• Problem to solve:
With all images omitted, write out the records word for word.

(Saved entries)

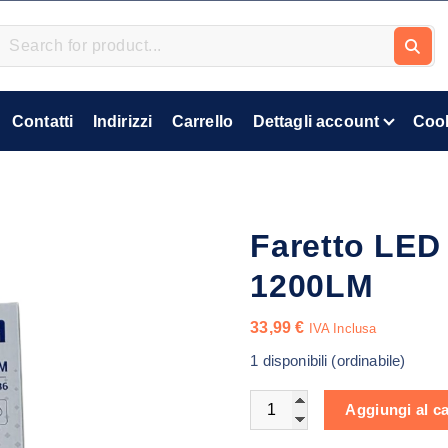
Contatti
Indirizzi
Carrello
Dettagli account
Cook
Faretto LED
1200LM
33,99
€
IVA Inclusa
1 disponibili (ordinabile)
Faretto LED con Pannello 
Aggiungi al ca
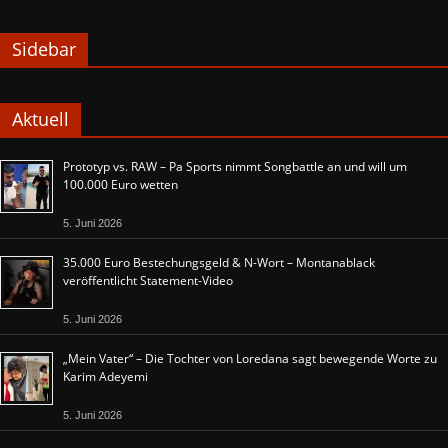
Sidebar
Aktuell
Prototyp vs. RAW – Pa Sports nimmt Songbattle an und will um
100.000 Euro wetten
5. Juni 2026
35.000 Euro Bestechungsgeld & N-Wort – Montanablack
veröffentlicht Statement-Video
5. Juni 2026
„Mein Vater“ – Die Tochter von Loredana sagt bewegende Worte zu
Karim Adeyemi
5. Juni 2026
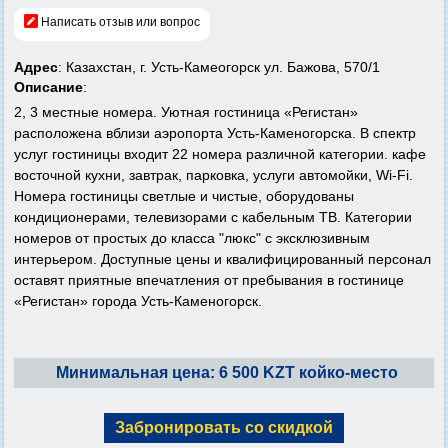
Написать отзыв или вопрос
Адрес
: Казахстан, г. Усть-Камеогорск ул. Бажова, 570/1
Описание
:
2, 3 местные номера. Уютная гостиница «Регистан»
расположена вблизи аэропорта Усть-Каменогорска. В спектр
услуг гостиницы входит 22 номера различной категории. кафе
восточной кухни, завтрак, парковка, услуги автомойки, Wi-Fi.
Номера гостиницы светлые и чистые, оборудованы
кондиционерами, телевизорами с кабельным ТВ. Категории
номеров от простых до класса "люкс" с эксклюзивным
интерьером. Доступные цены и квалифицированный персонал
оставят приятные впечатления от пребывания в гостинице
«Регистан» города Усть-Каменогорск.
Минимальная цена: 6 500 KZT койко-место
Забронировать со скидкой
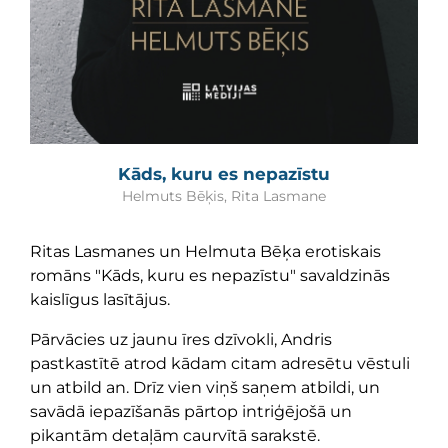
Kāds, kuru es nepazīstu
Helmuts Bēķis,
Rita Lasmane
Ritas Lasmanes un Helmuta Bēķa erotiskais
romāns "Kāds, kuru es nepazīstu" savaldzinās
kaislīgus lasītājus.
Pārvācies uz jaunu īres dzīvokli, Andris
pastkastītē atrod kādam citam adresētu vēstuli
un atbild an. Drīz vien viņš saņem atbildi, un
savādā iepazīšanās pārtop intriģējošā un
pikantām detaļām caurvītā sarakstē.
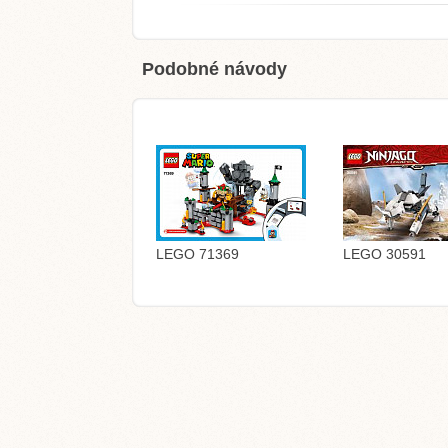
Podobné návody
LEGO 71369
LEGO 30591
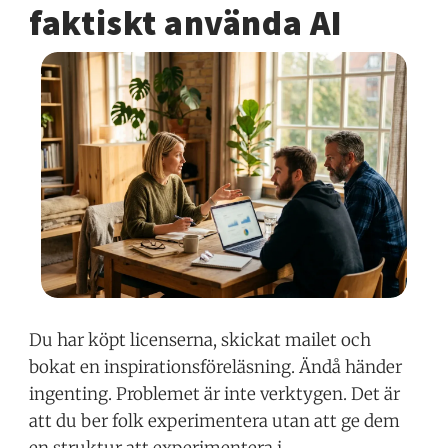
faktiskt använda AI
Du har köpt licenserna, skickat mailet och
bokat en inspirationsföreläsning. Ändå händer
ingenting. Problemet är inte verktygen. Det är
att du ber folk experimentera utan att ge dem
en struktur att experimentera i.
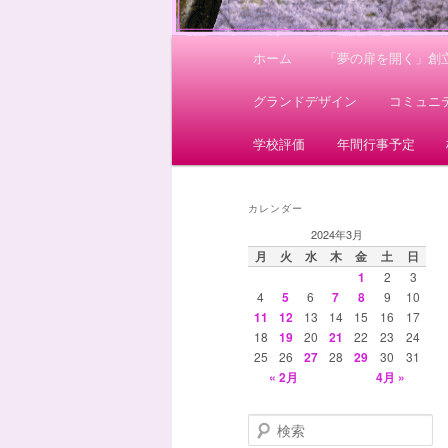
メ
ホーム
「夢の扉を開く」創立
イ
ン
グランドデザイン
コミュニ
メ
ニ
学校評価
年間行事予定
ュ
ー
カレンダー
2024年3月
月
火
水
木
金
土
日
1
2
3
4
5
6
7
8
9
10
11
12
13
14
15
16
17
18
19
20
21
22
23
24
25
26
27
28
29
30
31
« 2月
4月 »
検
索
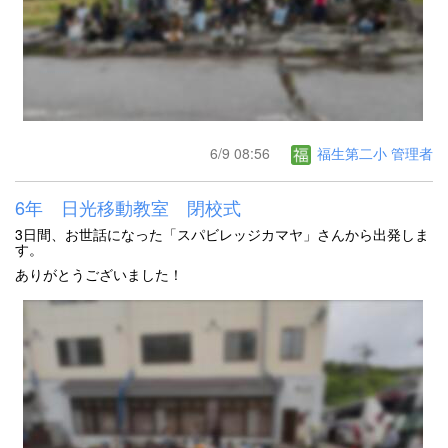
6/9 08:56
福生第二小 管理者
6年 日光移動教室 閉校式
3日間、お世話になった「スパビレッジカマヤ」さんから出発しま
す。
ありがとうございました！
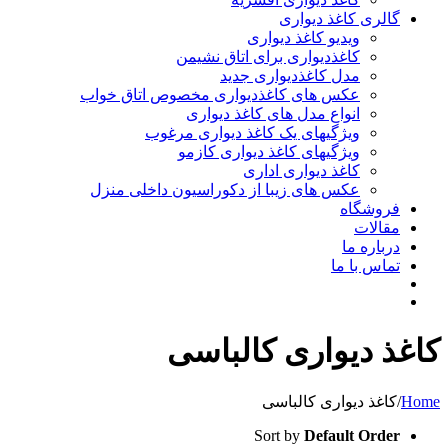
گالری کاغذ دیواری
ویدیو کاغذ دیواری
کاغذدیواری برای اتاق نشیمن
مدل کاغذدیواری جدید
عکس های کاغذدیواری مخصوص اتاق خواب
انواع مدل های کاغذ دیواری
ویژگیهای یک کاغذ دیواری مرغوب
ویژگیهای کاغذ دیواری کازمو
کاغذ دیواری اداری
عکس های زیبا از دکوراسیون داخلی منزل
فروشگاه
مقالات
درباره ما
تماس با ما
کاغذ دیواری کالباسی
Home
/
کاغذ دیواری کالباسی
Sort by
Default Order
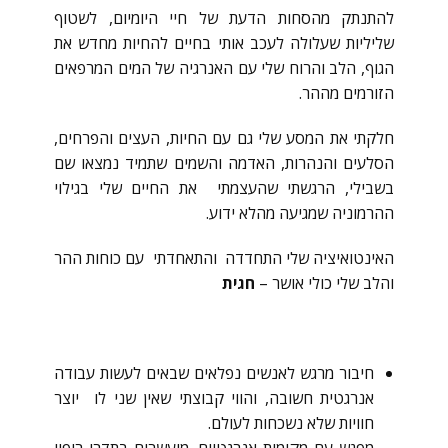
להתנתק מהסחות הדעת של חיי היומיום, לשטוף
שליליות שעלולה לעכב אותי בחיים להחיות מחדש את
הגוף, הלב והרוח שלי עם האנרגיה של המים המרפאים
הזורמים מההר.
חלקתי את המסע שלי גם עם החיות, העצים והפרחים,
הסלעים והנהרות, האדמה והשמים שתמיד נמצאו שם
בשבילי, הרגשתי שהעצמתי את החיים שלי בגילוי
ההרמוניה שמגיעה מהלא ידוע.
האינטואיציה שלי התחדדה והתאחדתי עם כוחות ההר
והלב שלי כולי אושר –
חגית
חיבור מרגש לאנשים נפלאים שבאים לעשות עבודה
אנרגטית חשובה, והווי קבוצתי שאין שני לו יוצר
חוויות שלא נשכחות לעולם.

• Response:
Contatti
Indirizzi
Carrello
Dettagli account
Cook
Faretto LED
1200LM
33,99
€
IVA Inclusa
1 disponibili (ordinabile)
Faretto LED con Pannello 
Aggiungi al ca
Sidebar
Aktuell
Prototyp vs. RAW – Pa Sports nimmt Songbattle an und will um
100.000 Euro wetten
5. Juni 2026
35.000 Euro Bestechungsgeld & N-Wort – Montanablack
veröffentlicht Statement-Video
5. Juni 2026
„Mein Vater“ – Die Tochter von Loredana sagt bewegende Worte zu
Karim Adeyemi
5. Juni 2026
Написать отзыв или вопрос
Адрес
: Казахстан, г. Усть-Камеогорск ул. Бажова, 570/1
Описание
:
2, 3 местные номера. Уютная гостиница «Регистан»
расположена вблизи аэропорта Усть-Каменогорска. В спектр
услуг гостиницы входит 22 номера различной категории. кафе
восточной кухни, завтрак, парковка, услуги автомойки, Wi-Fi.
Номера гостиницы светлые и чистые, оборудованы
кондиционерами, телевизорами с кабельным ТВ. Категории
номеров от простых до класса "люкс" с эксклюзивным
интерьером. Доступные цены и квалифицированный персонал
оставят приятные впечатления от пребывания в гостинице
«Регистан» города Усть-Каменогорск.
Минимальная цена: 6 500 KZT койко-место
Забронировать со скидкой
Kāds, kuru es nepazīstu
Helmuts Bēķis,
Rita Lasmane
Ritas Lasmanes un Helmuta Bēķa erotiskais
romāns "Kāds, kuru es nepazīstu" savaldzinās
kaislīgus lasītājus.
Pārvācies uz jaunu īres dzīvokli, Andris
pastkastītē atrod kādam citam adresētu vēstuli
un atbild an. Drīz vien viņš saņem atbildi, un
savādā iepazīšanās pārtop intriģējošā un
pikantām detaļām caurvītā sarakstē.
Podobné návody
LEGO 71369
LEGO 30591
faktiskt använda AI
Du har köpt licenserna, skickat mailet och
bokat en inspirationsföreläsning. Ändå händer
ingenting. Problemet är inte verktygen. Det är
att du ber folk experimentera utan att ge dem
en struktur att experimentera i.
メ
ホーム
「夢の扉を開く」創立
イ
ン
グランドデザイン
コミュニ
メ
ニ
学校評価
年間行事予定
ュ
ー
カレンダー
2024年3月
月
火
水
木
金
土
日
1
2
3
4
5
6
7
8
9
10
11
12
13
14
15
16
17
18
19
20
21
22
23
24
25
26
27
28
29
30
31
« 2月
4月 »
検
索
6/9 08:56
福生第二小 管理者
6年 日光移動教室 閉校式
3日間、お世話になった「スパビレッジカマヤ」さんから出発しま
す。
ありがとうございました！
گالری کاغذ دیواری
ویدیو کاغذ دیواری
کاغذدیواری برای اتاق نشیمن
مدل کاغذدیواری جدید
عکس های کاغذدیواری مخصوص اتاق خواب
انواع مدل های کاغذ دیواری
ویژگیهای یک کاغذ دیواری مرغوب
ویژگیهای کاغذ دیواری کازمو
کاغذ دیواری اداری
عکس های زیبا از دکوراسیون داخلی منزل
فروشگاه
مقالات
درباره ما
تماس با ما
کاغذ دیواری کالباسی
Home
/
کاغذ دیواری کالباسی
Sort by
Default Order
להתנתק מהסחות הדעת של חיי היומיום, לשטוף
שליליות שעלולה לעכב אותי בחיים להחיות מחדש את
הגוף, הלב והרוח שלי עם האנרגיה של המים המרפאים
הזורמים מההר.
חלקתי את המסע שלי גם עם החיות, העצים והפרחים,
הסלעים והנהרות, האדמה והשמים שתמיד נמצאו שם
בשבילי, הרגשתי שהעצמתי את החיים שלי בגילוי
ההרמוניה שמגיעה מהלא ידוע.
האינטואיציה שלי התחדדה והתאחדתי עם כוחות ההר
והלב שלי כולי אושר –
חגית
חיבור מרגש לאנשים נפלאים שבאים לעשות עבודה
אנרגטית חשובה, והווי קבוצתי שאין שני לו יוצר
חוויות שלא נשכחות לעולם.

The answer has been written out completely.